When the phone rang a few minutes after six on Sunday morning, little did I realize it was the call that would signal an era was coming to an end.
My daddy was in distress and called because he thought I could fix it. We have often gone round and round about his unwillingness to be proactive about things — nothing in particular, everything in general. He’s always believed things would take care of themselves.
Since moving back to Winder in 2006 in an effort to assist my parents, rarely did a week go by that we weren’t butting heads over one of my parents digging in their heels whenever we suggest some revolutionary change in their lives. In my estimation, going through the freezer to pitch all the stuff that belongs in a museum is one of those maintenance journeys upon which one embarks about once a year.

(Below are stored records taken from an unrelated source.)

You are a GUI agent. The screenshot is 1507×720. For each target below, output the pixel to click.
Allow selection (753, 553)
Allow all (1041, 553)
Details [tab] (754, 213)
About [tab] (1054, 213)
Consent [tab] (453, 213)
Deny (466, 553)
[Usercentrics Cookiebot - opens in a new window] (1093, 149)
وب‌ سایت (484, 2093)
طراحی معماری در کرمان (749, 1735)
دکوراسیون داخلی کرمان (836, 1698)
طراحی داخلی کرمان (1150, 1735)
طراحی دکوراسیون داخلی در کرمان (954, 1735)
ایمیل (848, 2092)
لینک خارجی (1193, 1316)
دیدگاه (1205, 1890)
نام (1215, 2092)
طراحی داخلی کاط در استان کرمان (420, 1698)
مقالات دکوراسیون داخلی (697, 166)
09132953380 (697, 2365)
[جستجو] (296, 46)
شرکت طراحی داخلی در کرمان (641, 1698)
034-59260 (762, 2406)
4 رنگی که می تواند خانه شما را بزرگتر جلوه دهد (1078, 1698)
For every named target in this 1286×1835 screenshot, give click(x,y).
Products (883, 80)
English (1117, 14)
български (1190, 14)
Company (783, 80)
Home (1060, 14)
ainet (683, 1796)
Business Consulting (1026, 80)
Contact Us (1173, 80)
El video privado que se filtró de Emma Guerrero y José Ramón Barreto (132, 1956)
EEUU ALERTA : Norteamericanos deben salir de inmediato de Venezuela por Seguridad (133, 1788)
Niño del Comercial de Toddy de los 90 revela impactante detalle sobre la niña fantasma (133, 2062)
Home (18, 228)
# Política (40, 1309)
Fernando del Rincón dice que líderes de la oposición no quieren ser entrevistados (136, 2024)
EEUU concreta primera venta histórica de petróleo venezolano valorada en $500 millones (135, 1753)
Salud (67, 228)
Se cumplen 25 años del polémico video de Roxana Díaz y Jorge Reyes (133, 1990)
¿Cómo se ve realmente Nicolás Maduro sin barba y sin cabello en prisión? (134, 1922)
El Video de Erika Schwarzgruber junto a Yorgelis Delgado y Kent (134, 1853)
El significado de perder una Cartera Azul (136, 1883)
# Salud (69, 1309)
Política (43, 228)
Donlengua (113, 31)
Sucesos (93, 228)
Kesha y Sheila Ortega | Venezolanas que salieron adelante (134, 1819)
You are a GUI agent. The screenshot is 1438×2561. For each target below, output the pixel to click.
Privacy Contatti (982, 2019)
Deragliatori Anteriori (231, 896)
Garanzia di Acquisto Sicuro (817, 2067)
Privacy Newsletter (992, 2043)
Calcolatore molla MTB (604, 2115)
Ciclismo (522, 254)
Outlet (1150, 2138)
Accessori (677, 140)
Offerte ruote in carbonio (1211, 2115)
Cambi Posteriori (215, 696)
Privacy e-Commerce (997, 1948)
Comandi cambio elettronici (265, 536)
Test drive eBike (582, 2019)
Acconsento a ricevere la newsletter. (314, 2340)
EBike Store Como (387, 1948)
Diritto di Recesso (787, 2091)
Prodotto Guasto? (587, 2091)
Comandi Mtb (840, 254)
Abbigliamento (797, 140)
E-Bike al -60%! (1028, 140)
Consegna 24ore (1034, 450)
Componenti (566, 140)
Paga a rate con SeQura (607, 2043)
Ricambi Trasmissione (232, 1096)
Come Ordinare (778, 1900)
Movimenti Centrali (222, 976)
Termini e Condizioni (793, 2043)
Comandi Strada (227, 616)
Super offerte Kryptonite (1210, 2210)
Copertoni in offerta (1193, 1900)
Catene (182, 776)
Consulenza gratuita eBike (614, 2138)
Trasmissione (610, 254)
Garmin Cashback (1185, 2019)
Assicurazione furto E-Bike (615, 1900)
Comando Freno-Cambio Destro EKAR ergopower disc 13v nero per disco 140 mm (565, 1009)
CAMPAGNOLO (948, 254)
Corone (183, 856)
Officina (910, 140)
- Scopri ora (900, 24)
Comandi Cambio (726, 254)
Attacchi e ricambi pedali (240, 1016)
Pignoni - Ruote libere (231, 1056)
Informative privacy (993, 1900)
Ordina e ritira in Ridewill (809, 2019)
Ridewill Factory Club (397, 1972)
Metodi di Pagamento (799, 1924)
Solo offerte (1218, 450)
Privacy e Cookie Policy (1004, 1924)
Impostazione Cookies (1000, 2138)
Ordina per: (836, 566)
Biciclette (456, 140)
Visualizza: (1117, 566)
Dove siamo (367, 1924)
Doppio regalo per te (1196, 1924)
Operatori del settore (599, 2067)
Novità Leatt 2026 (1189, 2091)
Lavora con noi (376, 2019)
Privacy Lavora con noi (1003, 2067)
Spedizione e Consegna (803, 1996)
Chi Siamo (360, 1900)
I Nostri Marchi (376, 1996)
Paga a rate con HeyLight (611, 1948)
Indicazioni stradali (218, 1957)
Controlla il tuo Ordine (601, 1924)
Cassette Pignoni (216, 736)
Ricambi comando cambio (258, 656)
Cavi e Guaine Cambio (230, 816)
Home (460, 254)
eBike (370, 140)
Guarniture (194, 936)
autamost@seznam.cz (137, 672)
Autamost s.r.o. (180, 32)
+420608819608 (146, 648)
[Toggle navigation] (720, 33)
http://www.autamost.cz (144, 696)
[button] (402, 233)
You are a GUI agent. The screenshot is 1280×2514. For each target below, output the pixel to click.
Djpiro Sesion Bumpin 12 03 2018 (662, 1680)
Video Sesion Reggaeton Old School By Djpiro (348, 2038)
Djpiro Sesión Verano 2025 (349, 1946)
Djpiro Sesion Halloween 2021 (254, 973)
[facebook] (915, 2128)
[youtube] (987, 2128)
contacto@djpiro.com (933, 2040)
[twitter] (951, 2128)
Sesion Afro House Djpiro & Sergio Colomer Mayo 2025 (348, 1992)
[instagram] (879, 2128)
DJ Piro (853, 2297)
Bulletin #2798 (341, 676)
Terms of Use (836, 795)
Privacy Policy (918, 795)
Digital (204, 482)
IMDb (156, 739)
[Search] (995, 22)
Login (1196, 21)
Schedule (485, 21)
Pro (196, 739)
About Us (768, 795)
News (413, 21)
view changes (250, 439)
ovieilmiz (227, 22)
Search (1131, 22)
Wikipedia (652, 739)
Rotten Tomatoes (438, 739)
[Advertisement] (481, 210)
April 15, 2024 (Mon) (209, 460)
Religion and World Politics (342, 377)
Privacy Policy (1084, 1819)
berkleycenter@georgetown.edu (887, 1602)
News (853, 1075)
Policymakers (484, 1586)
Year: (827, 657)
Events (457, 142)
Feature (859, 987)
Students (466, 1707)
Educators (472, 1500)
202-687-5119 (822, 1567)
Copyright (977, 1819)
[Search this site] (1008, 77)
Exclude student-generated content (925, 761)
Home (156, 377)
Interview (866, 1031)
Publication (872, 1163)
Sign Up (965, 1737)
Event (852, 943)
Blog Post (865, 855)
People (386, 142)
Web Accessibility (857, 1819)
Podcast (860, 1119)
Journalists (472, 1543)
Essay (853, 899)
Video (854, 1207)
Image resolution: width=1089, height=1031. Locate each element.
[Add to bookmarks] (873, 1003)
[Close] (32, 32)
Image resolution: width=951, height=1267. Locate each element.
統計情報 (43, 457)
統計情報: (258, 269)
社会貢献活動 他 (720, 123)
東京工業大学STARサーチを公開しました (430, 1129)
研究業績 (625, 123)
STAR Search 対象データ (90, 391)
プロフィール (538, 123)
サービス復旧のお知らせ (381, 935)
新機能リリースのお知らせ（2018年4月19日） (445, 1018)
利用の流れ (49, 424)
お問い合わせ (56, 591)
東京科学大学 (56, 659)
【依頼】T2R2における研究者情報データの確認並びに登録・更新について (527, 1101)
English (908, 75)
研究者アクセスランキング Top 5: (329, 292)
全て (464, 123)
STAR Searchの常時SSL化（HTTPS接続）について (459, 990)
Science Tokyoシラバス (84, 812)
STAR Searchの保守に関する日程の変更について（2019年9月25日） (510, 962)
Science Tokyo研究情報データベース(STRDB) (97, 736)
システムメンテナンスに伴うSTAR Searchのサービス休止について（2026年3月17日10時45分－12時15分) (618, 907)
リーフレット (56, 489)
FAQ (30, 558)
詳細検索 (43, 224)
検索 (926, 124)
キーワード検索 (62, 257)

For the Parental Units, going though the freezer (where I discovered the inaugural waxed cardboard quart of vegetable soup dated 1963) represented major life change. I think they’d just about rather throw out the family photo album than to part with the pair of 1972 New York Strip steaks nestled among the frozen peas and chicken stew.
But when push comes to shove and something needs to be done, it isn’t uncommon for one — or both — of my parents to call asking me to take care of it for them. Sometimes it’s a light bulb or attic thing. Sometimes it’s health-related. Either way, they know I — or any other member of the family, for that matter — will go to the ends of the earth to try to help them.